◆ What the exercise asks ◆
Starting at the first line of the entries below, output every line exactly, up to and including the line with "волосами или полностью лысые пятна. Бр".

◆ Records for this exercise ◆
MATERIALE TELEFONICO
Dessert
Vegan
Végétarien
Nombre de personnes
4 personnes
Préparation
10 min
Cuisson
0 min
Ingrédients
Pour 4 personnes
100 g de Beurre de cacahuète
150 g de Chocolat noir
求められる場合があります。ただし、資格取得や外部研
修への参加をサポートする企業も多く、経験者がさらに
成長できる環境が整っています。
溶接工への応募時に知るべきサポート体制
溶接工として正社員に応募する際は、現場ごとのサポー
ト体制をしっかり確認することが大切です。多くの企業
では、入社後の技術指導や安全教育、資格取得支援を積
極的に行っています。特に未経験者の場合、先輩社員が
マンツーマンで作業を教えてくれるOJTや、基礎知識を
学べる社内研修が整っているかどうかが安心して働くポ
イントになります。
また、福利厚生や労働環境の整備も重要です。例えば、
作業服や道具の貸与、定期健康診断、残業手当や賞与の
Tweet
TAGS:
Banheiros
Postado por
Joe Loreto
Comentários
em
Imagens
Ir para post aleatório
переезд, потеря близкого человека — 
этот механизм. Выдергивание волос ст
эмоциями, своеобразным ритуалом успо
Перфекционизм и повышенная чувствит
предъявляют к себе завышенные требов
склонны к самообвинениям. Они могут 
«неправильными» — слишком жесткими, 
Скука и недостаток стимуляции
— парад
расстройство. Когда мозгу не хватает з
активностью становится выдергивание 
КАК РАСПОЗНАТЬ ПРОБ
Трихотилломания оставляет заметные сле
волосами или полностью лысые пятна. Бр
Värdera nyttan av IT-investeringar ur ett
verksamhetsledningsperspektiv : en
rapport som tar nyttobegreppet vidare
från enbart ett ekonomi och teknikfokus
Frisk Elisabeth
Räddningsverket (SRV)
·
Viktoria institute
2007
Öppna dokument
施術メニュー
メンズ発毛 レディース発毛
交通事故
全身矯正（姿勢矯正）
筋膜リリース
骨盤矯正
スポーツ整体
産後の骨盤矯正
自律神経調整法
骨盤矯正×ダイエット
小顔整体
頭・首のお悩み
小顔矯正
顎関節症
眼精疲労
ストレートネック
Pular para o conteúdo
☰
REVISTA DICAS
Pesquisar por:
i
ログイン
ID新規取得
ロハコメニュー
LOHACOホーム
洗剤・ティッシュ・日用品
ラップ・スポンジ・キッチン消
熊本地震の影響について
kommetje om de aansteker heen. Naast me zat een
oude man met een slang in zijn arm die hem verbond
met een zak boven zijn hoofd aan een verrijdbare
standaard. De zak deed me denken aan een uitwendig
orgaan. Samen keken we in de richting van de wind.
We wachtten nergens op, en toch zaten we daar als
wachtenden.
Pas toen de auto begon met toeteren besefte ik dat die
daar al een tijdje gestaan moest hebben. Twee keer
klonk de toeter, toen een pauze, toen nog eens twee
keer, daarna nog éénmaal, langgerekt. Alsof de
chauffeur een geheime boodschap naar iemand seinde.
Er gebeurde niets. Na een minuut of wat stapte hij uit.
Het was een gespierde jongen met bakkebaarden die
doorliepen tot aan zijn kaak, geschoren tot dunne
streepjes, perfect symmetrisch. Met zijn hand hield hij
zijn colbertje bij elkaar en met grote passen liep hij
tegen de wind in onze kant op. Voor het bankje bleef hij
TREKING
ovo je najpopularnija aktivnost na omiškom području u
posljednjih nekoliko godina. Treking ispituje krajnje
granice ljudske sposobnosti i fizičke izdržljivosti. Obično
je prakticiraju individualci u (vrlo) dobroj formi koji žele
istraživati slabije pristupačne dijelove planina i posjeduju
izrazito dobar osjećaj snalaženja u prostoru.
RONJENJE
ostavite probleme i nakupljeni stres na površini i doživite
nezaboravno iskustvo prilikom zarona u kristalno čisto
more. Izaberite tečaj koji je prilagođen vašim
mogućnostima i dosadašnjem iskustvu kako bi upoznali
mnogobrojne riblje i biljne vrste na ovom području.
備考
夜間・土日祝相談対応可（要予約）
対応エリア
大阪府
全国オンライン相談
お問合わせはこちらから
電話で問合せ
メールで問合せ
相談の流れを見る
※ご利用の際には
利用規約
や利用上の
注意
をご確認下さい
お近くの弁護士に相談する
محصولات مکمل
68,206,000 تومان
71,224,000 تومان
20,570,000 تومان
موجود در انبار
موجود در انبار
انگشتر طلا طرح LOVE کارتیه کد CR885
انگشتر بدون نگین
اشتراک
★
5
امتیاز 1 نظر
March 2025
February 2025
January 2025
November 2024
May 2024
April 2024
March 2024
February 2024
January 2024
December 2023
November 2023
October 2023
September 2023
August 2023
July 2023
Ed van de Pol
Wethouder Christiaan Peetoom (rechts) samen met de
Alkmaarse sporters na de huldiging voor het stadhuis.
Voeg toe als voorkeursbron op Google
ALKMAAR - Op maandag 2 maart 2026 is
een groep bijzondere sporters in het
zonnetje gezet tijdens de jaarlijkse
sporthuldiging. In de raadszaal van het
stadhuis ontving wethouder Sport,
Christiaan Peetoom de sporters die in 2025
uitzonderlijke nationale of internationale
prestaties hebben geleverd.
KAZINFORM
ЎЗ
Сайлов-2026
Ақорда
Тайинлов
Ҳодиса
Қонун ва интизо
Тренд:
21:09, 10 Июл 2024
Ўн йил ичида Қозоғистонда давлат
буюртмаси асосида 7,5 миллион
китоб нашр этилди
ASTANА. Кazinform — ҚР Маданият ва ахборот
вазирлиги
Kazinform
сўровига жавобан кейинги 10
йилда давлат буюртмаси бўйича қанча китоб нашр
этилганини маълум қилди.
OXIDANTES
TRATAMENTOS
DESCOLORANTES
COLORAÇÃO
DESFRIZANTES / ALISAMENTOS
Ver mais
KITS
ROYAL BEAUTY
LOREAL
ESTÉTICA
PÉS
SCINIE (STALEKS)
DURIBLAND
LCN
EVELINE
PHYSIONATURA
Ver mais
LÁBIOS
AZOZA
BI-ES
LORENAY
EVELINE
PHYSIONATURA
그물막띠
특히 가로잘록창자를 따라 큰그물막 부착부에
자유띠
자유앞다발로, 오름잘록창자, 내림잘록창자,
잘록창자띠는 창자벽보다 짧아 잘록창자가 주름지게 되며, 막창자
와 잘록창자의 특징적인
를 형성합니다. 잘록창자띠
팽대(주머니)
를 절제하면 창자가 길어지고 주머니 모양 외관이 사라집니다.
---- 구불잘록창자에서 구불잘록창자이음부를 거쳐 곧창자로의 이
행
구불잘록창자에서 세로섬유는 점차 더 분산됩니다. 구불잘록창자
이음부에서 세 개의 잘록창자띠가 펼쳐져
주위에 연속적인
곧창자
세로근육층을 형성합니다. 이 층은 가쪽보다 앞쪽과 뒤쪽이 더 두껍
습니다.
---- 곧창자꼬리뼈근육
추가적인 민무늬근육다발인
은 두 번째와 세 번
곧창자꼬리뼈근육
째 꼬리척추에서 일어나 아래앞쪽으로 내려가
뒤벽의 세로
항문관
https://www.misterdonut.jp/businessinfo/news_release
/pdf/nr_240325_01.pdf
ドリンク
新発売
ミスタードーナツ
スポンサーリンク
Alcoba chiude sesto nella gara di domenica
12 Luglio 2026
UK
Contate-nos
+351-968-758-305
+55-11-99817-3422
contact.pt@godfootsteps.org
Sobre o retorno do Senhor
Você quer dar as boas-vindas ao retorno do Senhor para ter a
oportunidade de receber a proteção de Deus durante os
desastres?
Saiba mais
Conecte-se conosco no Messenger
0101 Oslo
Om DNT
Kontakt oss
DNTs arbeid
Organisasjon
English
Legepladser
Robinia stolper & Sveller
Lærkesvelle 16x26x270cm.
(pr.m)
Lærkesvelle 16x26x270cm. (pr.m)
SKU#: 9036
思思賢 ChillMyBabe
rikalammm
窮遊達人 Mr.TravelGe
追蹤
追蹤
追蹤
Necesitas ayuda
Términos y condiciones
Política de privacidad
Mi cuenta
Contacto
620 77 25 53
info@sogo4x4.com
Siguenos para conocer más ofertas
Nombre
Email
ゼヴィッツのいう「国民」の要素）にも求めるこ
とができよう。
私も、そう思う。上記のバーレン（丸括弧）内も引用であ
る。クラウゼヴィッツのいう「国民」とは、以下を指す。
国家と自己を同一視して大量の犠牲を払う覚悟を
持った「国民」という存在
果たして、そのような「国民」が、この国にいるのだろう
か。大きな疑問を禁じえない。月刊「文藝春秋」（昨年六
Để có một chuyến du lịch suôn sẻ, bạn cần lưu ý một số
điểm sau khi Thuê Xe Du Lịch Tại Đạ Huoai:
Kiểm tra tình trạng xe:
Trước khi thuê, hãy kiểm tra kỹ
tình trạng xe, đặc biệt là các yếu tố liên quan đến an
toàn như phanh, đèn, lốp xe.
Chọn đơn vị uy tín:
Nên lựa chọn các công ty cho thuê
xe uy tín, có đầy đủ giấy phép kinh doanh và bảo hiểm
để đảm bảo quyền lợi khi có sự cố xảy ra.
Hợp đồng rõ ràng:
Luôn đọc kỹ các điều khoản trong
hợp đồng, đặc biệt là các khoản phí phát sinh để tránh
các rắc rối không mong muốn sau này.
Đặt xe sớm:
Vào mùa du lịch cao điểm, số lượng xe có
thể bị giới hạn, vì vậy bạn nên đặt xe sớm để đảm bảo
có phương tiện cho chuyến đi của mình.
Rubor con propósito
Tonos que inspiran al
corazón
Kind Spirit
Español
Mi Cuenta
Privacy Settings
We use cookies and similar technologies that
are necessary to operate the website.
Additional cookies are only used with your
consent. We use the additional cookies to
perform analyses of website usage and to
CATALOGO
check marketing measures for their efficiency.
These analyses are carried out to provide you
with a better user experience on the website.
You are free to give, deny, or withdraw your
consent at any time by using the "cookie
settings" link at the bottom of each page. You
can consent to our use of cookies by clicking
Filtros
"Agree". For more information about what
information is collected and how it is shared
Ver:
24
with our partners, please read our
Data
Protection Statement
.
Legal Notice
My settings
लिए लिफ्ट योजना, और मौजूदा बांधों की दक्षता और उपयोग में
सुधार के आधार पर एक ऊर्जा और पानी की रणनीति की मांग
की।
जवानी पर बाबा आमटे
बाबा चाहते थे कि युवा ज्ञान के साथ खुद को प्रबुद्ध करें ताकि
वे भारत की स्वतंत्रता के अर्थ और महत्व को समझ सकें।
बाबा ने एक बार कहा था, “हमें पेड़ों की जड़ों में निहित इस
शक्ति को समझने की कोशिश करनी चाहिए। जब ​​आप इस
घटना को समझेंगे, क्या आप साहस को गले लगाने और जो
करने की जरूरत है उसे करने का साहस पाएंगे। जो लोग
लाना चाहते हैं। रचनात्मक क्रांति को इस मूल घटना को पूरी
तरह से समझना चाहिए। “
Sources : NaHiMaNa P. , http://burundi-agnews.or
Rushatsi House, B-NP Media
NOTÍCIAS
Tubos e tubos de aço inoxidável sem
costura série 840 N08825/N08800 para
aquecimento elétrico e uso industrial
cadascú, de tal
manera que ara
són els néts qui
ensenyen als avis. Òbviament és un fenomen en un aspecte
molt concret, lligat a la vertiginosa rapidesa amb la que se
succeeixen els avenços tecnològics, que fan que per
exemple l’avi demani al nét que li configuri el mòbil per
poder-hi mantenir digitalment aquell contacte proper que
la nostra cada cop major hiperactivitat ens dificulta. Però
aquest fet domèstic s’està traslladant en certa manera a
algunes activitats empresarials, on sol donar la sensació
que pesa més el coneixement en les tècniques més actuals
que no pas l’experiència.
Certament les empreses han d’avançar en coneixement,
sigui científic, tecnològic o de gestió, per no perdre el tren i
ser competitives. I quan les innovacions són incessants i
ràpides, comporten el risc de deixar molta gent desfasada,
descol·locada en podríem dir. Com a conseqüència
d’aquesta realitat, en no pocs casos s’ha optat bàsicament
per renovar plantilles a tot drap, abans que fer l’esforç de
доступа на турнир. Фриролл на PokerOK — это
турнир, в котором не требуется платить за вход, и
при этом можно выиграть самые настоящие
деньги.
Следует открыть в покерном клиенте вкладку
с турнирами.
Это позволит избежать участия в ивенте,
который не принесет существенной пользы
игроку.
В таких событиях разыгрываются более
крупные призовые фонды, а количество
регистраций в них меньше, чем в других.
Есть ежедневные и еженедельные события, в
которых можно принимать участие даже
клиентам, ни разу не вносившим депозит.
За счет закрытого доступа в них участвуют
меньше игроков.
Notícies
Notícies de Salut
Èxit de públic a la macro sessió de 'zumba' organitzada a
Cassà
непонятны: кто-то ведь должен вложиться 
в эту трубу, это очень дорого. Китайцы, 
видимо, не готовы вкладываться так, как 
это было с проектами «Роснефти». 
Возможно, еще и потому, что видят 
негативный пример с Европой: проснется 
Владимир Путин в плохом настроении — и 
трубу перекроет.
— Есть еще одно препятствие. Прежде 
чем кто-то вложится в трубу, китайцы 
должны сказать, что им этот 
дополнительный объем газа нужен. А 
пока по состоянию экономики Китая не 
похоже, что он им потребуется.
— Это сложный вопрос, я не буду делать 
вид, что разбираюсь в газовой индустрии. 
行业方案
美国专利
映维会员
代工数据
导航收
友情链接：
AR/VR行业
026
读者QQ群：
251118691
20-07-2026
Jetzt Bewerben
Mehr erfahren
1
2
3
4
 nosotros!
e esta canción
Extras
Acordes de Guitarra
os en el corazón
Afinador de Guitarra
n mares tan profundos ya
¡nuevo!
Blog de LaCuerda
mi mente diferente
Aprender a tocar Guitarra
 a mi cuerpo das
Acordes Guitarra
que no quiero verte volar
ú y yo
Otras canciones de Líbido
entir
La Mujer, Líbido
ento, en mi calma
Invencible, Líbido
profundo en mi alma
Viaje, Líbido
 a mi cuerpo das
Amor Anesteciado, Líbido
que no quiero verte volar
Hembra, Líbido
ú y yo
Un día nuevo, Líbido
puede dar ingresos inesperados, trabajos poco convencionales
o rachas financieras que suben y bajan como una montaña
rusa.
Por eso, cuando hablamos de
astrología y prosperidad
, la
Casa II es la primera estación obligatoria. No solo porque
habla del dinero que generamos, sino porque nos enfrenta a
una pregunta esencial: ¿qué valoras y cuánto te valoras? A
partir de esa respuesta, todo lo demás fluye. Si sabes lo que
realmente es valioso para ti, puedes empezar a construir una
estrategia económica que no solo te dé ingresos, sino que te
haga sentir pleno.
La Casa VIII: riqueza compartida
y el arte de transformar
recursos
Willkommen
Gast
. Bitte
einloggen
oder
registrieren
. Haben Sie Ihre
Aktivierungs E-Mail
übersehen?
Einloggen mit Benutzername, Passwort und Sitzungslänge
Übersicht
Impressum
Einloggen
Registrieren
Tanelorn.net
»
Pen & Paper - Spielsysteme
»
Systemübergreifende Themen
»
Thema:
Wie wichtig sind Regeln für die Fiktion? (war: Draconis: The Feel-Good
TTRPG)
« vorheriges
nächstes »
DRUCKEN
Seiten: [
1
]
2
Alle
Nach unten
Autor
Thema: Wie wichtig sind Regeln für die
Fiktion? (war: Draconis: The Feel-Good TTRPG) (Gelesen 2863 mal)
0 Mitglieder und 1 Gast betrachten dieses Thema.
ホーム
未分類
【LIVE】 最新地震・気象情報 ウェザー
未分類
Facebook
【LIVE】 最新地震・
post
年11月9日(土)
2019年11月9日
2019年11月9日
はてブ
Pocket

◆ Exercise result ◆
MATERIALE TELEFONICO
Dessert
Vegan
Végétarien
Nombre de personnes
4 personnes
Préparation
10 min
Cuisson
0 min
Ingrédients
Pour 4 personnes
100 g de Beurre de cacahuète
150 g de Chocolat noir
求められる場合があります。ただし、資格取得や外部研
修への参加をサポートする企業も多く、経験者がさらに
成長できる環境が整っています。
溶接工への応募時に知るべきサポート体制
溶接工として正社員に応募する際は、現場ごとのサポー
ト体制をしっかり確認することが大切です。多くの企業
では、入社後の技術指導や安全教育、資格取得支援を積
極的に行っています。特に未経験者の場合、先輩社員が
マンツーマンで作業を教えてくれるOJTや、基礎知識を
学べる社内研修が整っているかどうかが安心して働くポ
イントになります。
また、福利厚生や労働環境の整備も重要です。例えば、
作業服や道具の貸与、定期健康診断、残業手当や賞与の
Tweet
TAGS:
Banheiros
Postado por
Joe Loreto
Comentários
em
Imagens
Ir para post aleatório
переезд, потеря близкого человека — 
этот механизм. Выдергивание волос ст
эмоциями, своеобразным ритуалом успо
Перфекционизм и повышенная чувствит
предъявляют к себе завышенные требов
склонны к самообвинениям. Они могут 
«неправильными» — слишком жесткими, 
Скука и недостаток стимуляции
— парад
расстройство. Когда мозгу не хватает з
активностью становится выдергивание 
КАК РАСПОЗНАТЬ ПРОБ
Трихотилломания оставляет заметные сле
волосами или полностью лысые пятна. Бр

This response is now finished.